O “PCL-R” é o primeiro exame padronizado, exclusivamente, para o uso no sistema penal brasileiro, onde pretende avaliar a personalidade do preso e tenta prever a possibilidade de reincidência criminal, separando bandidos comuns de psicopatas.[15]

Pouco se sabe acerca das causas desse transtorno. Estudos apontam para evidências multifatoriais [16], que podem ser biológicas, intrínsecas ou ambientais [17].

Portanto, existem outros fatores que podem contribuir para o quadro clínico apresentado pelos psicopatas, e, de acordo com pesquisadores colombianos, em seus estudos, relacionaram diversos fatores que podem causar o transtorno, tais como, os ambientes e as experiências de vida. [18]

No entanto, os portadores de psicopatia sofrem de um transtorno de personalidade, com ausência de sensibilidade para com os sentimentos alheios. Sua falta de empatia e indiferença afetiva pode levá-los a adotar um comportamento criminal recorrente. [19]

Portanto, há três tipos de psicopatia: 1) Psicopatia leve, onde o indivíduo se envolve em crimes como estelionato ou fraude, lesando poucas pessoas; 2) Psicopatia moderada, em que o indivíduo se envolve no mesmo crime acima descrito, porém, acaba lesando um maior número de pessoas, como por exemplo, o superfaturamento na compra de remédios para o sistema de saúde pública e; 3) Psicopatia Grave, onde o sujeito pode cometer crimes de maior grau, tais como os serial killers, que cometem uma série de assassinatos, em sua maioria, com requinte de crueldade, sendo este, um tipo raro. Estima-se, de acordo com a Psiquiatra Ana Beatriz Barbosa e Silva que, cerca de 4% da população sofre de psicopatia, sendo, 1% portador de psicopatia grave, 3% de psicopatia leve ou moderada. [20]

As características mais significantes da psicopatia são o encanto superficial e o poder de manipulação que eles possuem sobre as pessoas, suas mentiras sistemáticas, as quais utilizam como ferramenta de trabalho, seu comportamento fantasioso, convertendo-se em reais personagens, como se estivessem diante de um personagem verdadeiro, fazendo com que as pessoas a sua volta acreditem que ele viva realmente o que conta. [21]

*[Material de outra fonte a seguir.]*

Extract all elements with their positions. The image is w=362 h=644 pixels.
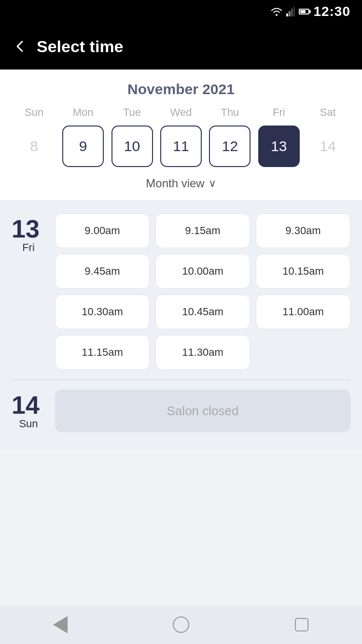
- status-icons: 12:30: [271, 4, 350, 19]
- date-13[interactable]: 13: [258, 126, 300, 167]
- day-14-name: Sun: [12, 418, 45, 430]
- wifi-icon: [271, 7, 282, 16]
- calendar-section: November 2021 Sun Mon Tue Wed Thu Fri Sa…: [0, 70, 362, 200]
- dates-row: 8 9 10 11 12 13 14: [10, 124, 352, 169]
- day-14-section: 14 Sun Salon closed: [12, 390, 350, 432]
- date-cell-12[interactable]: 12: [206, 126, 254, 167]
- home-circle-icon: [173, 616, 189, 633]
- weekday-tue: Tue: [108, 106, 156, 119]
- weekday-sat: Sat: [304, 106, 352, 119]
- date-12[interactable]: 12: [209, 126, 251, 167]
- date-cell-14[interactable]: 14: [304, 126, 352, 167]
- time-slot-1015am[interactable]: 10.15am: [256, 254, 350, 289]
- svg-rect-1: [289, 11, 291, 16]
- weekday-fri: Fri: [254, 106, 303, 119]
- app-header: Select time: [0, 23, 362, 70]
- nav-back-button[interactable]: [51, 615, 70, 634]
- day-14-label: 14 Sun: [12, 390, 45, 432]
- signal-icon: [286, 7, 295, 16]
- time-slot-1000am[interactable]: 10.00am: [155, 254, 250, 289]
- date-10[interactable]: 10: [111, 126, 153, 167]
- date-cell-13[interactable]: 13: [254, 126, 303, 167]
- svg-rect-0: [286, 14, 288, 16]
- time-slot-1045am[interactable]: 10.45am: [155, 294, 250, 329]
- battery-icon: [299, 9, 309, 14]
- time-slot-930am[interactable]: 9.30am: [256, 213, 350, 248]
- svg-rect-2: [291, 9, 293, 16]
- status-bar: 12:30: [0, 0, 362, 23]
- day-13-label: 13 Fri: [12, 213, 45, 370]
- chevron-down-icon: ∨: [209, 177, 216, 190]
- time-slot-915am[interactable]: 9.15am: [155, 213, 250, 248]
- month-view-label: Month view: [146, 177, 204, 190]
- svg-rect-3: [293, 7, 295, 16]
- weekdays-row: Sun Mon Tue Wed Thu Fri Sat: [10, 106, 352, 119]
- date-cell-10[interactable]: 10: [108, 126, 156, 167]
- date-11[interactable]: 11: [160, 126, 202, 167]
- salon-closed-label: Salon closed: [55, 390, 350, 432]
- month-year-label: November 2021: [10, 81, 352, 98]
- slots-section: 13 Fri 9.00am 9.15am 9.30am 9.45am 10.00…: [0, 200, 362, 449]
- date-cell-11[interactable]: 11: [156, 126, 205, 167]
- recent-square-icon: [295, 618, 308, 631]
- date-9[interactable]: 9: [62, 126, 104, 167]
- day-13-name: Fri: [12, 241, 45, 254]
- weekday-mon: Mon: [58, 106, 107, 119]
- date-cell-9[interactable]: 9: [58, 126, 107, 167]
- status-time: 12:30: [313, 4, 350, 19]
- date-8[interactable]: 8: [14, 126, 55, 167]
- day-13-section: 13 Fri 9.00am 9.15am 9.30am 9.45am 10.00…: [12, 213, 350, 370]
- time-slot-900am[interactable]: 9.00am: [55, 213, 150, 248]
- weekday-sun: Sun: [10, 106, 58, 119]
- section-divider: [12, 379, 350, 380]
- nav-bar: [0, 605, 362, 644]
- weekday-thu: Thu: [206, 106, 254, 119]
- time-slot-1130am[interactable]: 11.30am: [155, 335, 250, 370]
- time-slot-1100am[interactable]: 11.00am: [256, 294, 350, 329]
- closed-container: Salon closed: [55, 390, 350, 432]
- back-button[interactable]: [14, 40, 27, 53]
- time-slot-1115am[interactable]: 11.15am: [55, 335, 150, 370]
- day-13-number: 13: [12, 216, 45, 241]
- month-view-row[interactable]: Month view ∨: [10, 169, 352, 192]
- time-slot-945am[interactable]: 9.45am: [55, 254, 150, 289]
- nav-home-button[interactable]: [171, 615, 191, 634]
- page-title: Select time: [37, 37, 124, 56]
- weekday-wed: Wed: [156, 106, 205, 119]
- time-slot-1030am[interactable]: 10.30am: [55, 294, 150, 329]
- nav-recent-button[interactable]: [292, 615, 311, 634]
- back-triangle-icon: [53, 616, 68, 633]
- date-14-header[interactable]: 14: [307, 126, 348, 167]
- day-14-number: 14: [12, 392, 45, 418]
- time-slots-grid-13: 9.00am 9.15am 9.30am 9.45am 10.00am 10.1…: [55, 213, 350, 370]
- date-cell-8[interactable]: 8: [10, 126, 58, 167]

Além, dessas características, estão, a ausência de sentimentos afetuosos, a amoralidade, a impulsividade, incorregibilidade e a falta de adaptação social, conforme vimos anteriormente.

Shine usa a definição de Hervey M. Cleckley, do que é a psicopatia:

“1. O psicopata está livre de sinais ou sintomas geralmente associados a psicoses, neuroses ou deficiência mental. Ele conhece as conseqüências de seu comportamento antissocial, mas ele dá a impressão de que tem muito pouco reconhecimento real de sentimentos dos quais verbaliza tão racionalmente.

2. Ele é incapaz de se adaptar em suas relações sociais de forma satisfatória de uma maneira geral.

3. O psicopata não é detido em suas ações pela punição; aliás ele parece desejá-la.

4. Sua conduta carece normalmente de uma motivação ou se uma motivação pode ser inferida, ela é inadequada enquanto explicação para tal comportamento.

5. Ele sabe se expressar em termos de respostas afetivas esperadas mas demonstra uma total falta de consideração e uma indiferença em relação aos outros.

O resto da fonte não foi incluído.